[Saved data entries]

■ ■ ■ ■

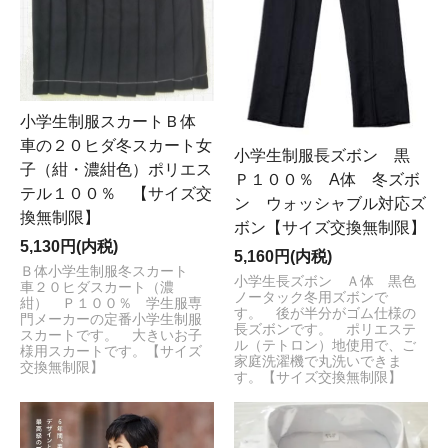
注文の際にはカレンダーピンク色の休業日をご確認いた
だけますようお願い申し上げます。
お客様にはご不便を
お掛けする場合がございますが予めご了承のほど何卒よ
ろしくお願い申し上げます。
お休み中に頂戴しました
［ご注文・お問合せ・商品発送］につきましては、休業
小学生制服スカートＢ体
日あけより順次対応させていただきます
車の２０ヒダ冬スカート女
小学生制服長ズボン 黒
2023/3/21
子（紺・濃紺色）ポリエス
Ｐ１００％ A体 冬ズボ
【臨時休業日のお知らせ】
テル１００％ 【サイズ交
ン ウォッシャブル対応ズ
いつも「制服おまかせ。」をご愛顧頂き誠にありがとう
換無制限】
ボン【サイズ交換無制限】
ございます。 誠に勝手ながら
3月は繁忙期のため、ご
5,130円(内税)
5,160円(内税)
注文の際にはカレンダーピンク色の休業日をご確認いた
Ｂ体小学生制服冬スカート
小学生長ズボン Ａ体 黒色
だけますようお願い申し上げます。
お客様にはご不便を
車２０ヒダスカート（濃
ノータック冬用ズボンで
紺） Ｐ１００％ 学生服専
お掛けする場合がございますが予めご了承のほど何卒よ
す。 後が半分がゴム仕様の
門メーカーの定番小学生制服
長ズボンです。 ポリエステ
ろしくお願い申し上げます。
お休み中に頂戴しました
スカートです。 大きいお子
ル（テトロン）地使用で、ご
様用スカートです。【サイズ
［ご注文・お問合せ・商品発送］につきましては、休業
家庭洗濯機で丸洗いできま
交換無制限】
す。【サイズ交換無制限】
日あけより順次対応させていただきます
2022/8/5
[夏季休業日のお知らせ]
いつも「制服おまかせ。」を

■ ■ ■ ■

YOUR GOAL: Among the lines above, which hold the word "制服おまかせ"? Report each one.

EXPECTED ANSWER:
いつも「制服おまかせ。」をご愛顧頂き誠にありがとう
いつも「制服おまかせ。」を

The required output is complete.